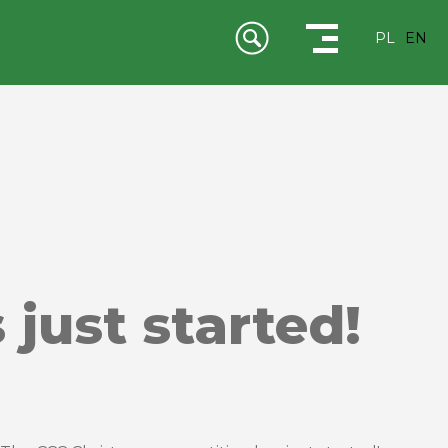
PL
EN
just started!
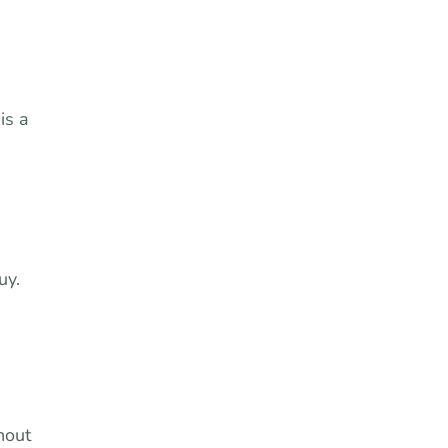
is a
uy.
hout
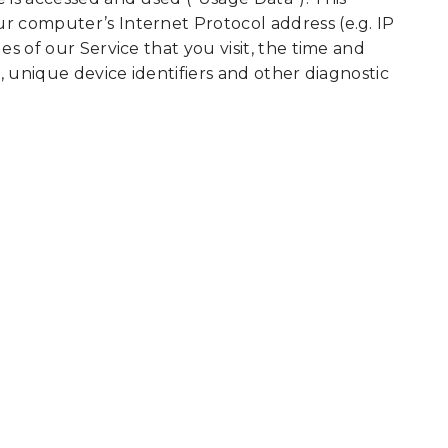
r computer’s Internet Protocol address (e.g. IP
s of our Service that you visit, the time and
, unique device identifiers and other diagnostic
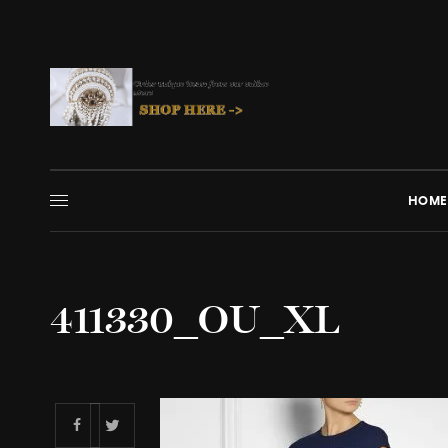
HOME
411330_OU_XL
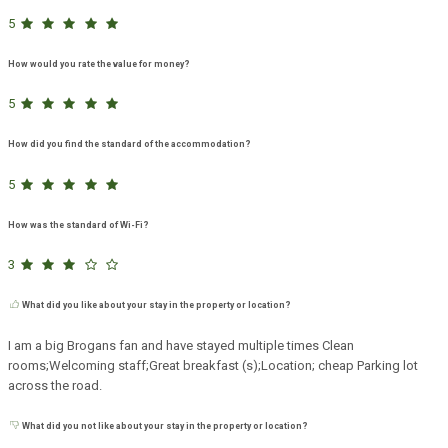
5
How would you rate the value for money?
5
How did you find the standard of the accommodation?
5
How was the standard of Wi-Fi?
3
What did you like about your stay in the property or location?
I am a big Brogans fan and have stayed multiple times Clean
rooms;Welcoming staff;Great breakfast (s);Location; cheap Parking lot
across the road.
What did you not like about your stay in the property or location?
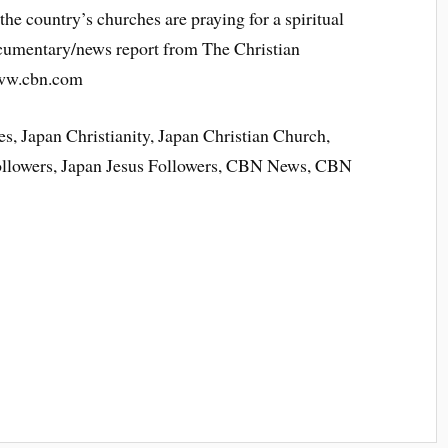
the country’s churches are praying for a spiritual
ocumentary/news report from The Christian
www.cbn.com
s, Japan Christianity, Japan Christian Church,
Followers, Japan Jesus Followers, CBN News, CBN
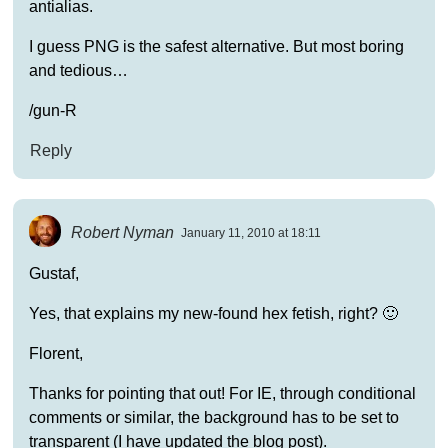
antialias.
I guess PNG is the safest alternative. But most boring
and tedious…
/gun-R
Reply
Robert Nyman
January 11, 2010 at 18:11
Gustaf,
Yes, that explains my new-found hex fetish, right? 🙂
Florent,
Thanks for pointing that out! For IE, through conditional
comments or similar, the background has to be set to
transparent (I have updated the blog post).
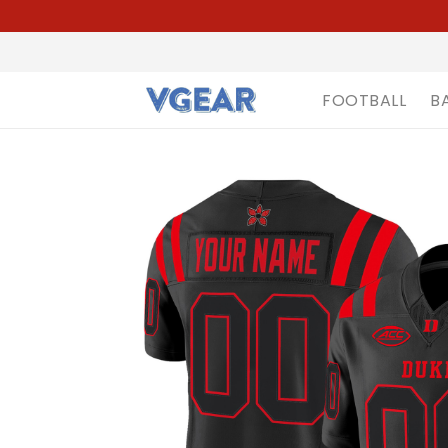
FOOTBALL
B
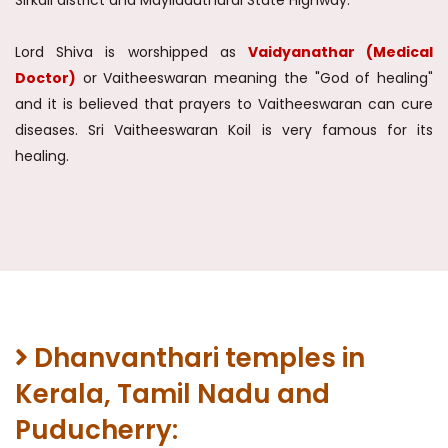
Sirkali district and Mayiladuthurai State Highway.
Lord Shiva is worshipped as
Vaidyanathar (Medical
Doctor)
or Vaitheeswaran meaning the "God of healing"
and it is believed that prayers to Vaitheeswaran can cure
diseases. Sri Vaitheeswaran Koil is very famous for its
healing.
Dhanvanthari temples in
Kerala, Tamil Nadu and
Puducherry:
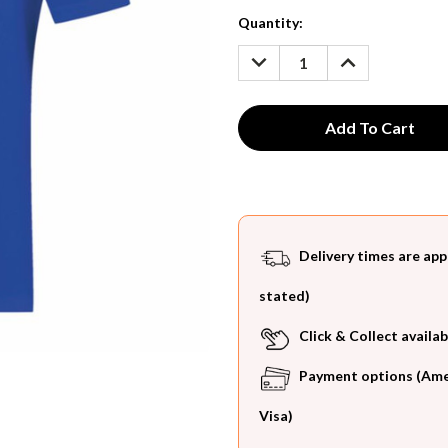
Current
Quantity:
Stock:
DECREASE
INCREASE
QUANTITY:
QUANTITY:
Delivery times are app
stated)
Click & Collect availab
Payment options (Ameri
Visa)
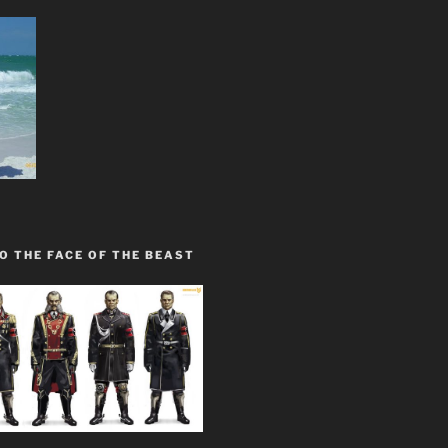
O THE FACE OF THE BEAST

— ACTIVITY —
Taking the lines of the listing one by one, count those that contain "Christian", and answer with the number only.

— EXERCISE RESPONSE —
2